▶ WHAT YOU SHOULD DO
From the entries below, please gather each line containing the string "Throughput".

▶ RECORDS SUPPLIED
■ ■ ■ ■
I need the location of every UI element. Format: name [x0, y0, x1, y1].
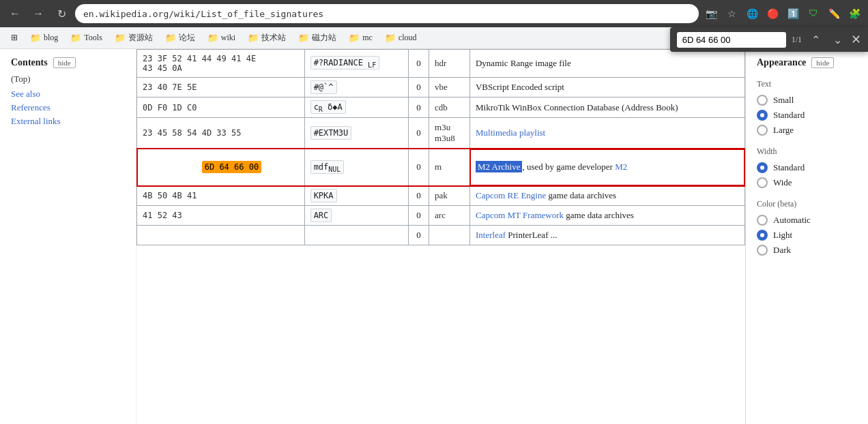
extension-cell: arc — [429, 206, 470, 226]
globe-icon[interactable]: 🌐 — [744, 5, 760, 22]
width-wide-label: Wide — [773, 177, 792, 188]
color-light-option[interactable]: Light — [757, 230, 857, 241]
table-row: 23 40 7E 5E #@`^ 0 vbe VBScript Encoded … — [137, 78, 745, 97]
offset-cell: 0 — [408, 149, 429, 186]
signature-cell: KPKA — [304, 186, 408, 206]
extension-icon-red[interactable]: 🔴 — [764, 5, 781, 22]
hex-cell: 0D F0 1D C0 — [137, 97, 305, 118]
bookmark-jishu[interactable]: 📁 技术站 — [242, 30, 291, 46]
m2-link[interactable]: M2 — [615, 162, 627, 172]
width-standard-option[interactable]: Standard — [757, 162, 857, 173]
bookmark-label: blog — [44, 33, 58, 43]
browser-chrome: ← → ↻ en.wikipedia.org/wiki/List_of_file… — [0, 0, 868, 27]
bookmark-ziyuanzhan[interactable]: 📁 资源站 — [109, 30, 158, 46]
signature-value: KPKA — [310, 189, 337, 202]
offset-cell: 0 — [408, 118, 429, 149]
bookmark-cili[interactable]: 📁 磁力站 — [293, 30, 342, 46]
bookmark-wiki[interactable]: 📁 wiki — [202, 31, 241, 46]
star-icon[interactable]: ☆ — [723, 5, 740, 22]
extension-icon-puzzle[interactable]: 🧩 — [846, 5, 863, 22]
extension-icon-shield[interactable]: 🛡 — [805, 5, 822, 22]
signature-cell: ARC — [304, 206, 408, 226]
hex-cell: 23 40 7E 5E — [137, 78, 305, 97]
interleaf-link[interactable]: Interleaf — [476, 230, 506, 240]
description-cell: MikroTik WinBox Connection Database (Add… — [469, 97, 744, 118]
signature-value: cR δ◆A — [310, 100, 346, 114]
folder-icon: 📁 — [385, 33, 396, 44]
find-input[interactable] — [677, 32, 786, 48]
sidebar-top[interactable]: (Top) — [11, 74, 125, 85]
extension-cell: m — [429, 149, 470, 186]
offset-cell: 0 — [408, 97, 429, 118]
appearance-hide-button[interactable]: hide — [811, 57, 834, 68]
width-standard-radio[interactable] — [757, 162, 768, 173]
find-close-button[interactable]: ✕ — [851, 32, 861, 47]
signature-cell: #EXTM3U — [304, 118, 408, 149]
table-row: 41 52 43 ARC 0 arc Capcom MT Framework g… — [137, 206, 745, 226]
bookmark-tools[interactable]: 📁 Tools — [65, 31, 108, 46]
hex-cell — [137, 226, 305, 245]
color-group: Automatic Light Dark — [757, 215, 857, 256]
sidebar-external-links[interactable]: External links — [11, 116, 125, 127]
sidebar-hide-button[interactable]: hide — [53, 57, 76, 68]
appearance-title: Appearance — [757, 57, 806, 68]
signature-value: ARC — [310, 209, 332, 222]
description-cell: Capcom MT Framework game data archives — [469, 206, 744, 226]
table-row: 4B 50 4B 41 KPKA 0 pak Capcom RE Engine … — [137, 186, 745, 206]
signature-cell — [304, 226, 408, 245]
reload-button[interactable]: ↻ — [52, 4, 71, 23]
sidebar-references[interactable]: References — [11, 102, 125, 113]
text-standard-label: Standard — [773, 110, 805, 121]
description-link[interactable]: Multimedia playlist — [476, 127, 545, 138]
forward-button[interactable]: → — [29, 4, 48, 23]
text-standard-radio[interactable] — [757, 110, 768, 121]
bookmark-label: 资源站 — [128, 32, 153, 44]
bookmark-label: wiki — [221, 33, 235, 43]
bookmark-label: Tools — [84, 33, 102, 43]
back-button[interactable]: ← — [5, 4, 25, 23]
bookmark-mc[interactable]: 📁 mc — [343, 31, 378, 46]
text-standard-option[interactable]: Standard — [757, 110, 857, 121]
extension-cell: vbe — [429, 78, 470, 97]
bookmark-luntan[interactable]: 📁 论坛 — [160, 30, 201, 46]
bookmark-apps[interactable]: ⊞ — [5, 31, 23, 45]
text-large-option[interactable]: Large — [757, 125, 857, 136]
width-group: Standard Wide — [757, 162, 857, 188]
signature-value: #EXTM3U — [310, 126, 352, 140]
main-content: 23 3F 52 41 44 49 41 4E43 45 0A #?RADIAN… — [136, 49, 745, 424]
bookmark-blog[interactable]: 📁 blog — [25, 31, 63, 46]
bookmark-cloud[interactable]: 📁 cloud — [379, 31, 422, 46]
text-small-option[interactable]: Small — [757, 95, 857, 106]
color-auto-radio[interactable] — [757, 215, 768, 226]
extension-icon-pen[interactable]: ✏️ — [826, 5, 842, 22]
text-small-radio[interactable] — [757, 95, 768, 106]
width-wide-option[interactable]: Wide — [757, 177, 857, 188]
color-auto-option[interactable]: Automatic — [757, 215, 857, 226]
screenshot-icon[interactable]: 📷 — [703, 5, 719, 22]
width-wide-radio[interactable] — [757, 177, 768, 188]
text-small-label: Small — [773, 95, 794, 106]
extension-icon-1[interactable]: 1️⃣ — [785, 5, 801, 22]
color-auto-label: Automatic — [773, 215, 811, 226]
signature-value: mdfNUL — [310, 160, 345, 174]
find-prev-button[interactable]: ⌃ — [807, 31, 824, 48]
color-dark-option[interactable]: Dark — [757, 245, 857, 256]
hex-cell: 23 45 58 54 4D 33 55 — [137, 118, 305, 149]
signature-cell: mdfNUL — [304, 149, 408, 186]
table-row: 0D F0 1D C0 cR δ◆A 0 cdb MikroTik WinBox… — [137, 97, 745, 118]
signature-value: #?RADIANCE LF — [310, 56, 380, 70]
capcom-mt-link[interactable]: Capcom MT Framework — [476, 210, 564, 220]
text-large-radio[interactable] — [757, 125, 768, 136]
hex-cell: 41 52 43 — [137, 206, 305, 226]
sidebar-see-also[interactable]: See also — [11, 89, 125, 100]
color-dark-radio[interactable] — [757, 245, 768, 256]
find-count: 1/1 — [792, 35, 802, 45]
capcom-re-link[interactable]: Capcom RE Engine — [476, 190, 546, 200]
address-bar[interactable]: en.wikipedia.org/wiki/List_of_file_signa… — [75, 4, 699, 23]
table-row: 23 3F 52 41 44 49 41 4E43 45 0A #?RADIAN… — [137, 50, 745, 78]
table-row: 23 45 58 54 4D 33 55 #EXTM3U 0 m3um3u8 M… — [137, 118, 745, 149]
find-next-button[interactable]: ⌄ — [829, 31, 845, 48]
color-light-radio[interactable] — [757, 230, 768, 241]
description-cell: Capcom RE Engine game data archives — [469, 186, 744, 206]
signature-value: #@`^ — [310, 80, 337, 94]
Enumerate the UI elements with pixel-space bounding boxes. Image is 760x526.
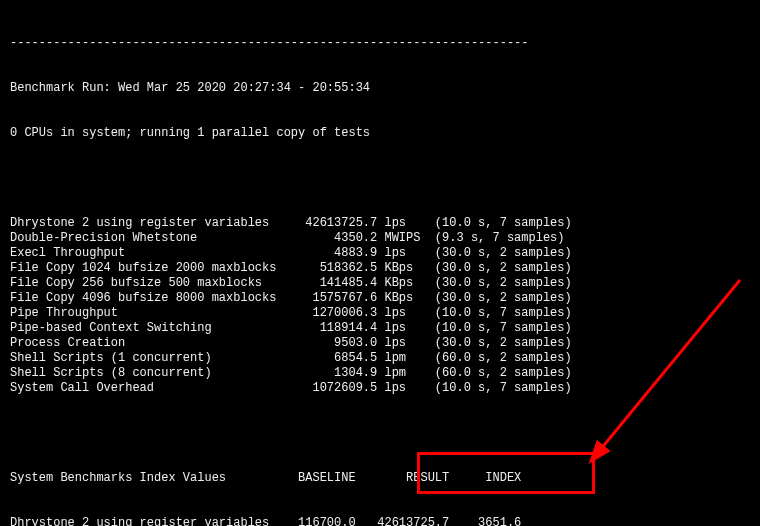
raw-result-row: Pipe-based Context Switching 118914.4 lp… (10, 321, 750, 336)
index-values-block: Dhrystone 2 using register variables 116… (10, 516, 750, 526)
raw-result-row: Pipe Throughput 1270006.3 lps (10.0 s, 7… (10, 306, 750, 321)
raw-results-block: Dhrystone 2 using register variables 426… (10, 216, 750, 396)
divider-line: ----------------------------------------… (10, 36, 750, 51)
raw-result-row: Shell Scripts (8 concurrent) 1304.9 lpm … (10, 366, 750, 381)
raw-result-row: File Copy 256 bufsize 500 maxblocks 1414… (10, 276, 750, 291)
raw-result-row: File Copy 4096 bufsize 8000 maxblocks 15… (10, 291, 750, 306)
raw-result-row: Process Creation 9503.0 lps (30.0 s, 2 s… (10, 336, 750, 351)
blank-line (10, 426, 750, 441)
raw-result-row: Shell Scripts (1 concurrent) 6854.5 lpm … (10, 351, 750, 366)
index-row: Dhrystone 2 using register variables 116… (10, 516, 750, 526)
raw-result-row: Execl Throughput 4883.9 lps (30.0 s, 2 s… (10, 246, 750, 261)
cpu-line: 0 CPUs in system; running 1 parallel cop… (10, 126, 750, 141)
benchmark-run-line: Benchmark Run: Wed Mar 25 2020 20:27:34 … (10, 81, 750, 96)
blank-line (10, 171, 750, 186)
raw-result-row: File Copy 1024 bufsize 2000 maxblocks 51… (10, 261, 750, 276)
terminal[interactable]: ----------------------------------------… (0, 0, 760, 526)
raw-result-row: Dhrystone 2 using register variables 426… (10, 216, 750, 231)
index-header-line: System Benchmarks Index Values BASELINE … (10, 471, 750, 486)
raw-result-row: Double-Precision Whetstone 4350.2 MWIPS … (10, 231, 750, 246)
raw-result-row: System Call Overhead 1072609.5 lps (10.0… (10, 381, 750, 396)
■ ■ ■ ■
▶ ANSWER TO THE PROBLEM
raw-result-row: Pipe Throughput 1270006.3 lps (10.0 s, 7… (10, 306, 750, 321)
raw-result-row: Execl Throughput 4883.9 lps (30.0 s, 2 s… (10, 246, 750, 261)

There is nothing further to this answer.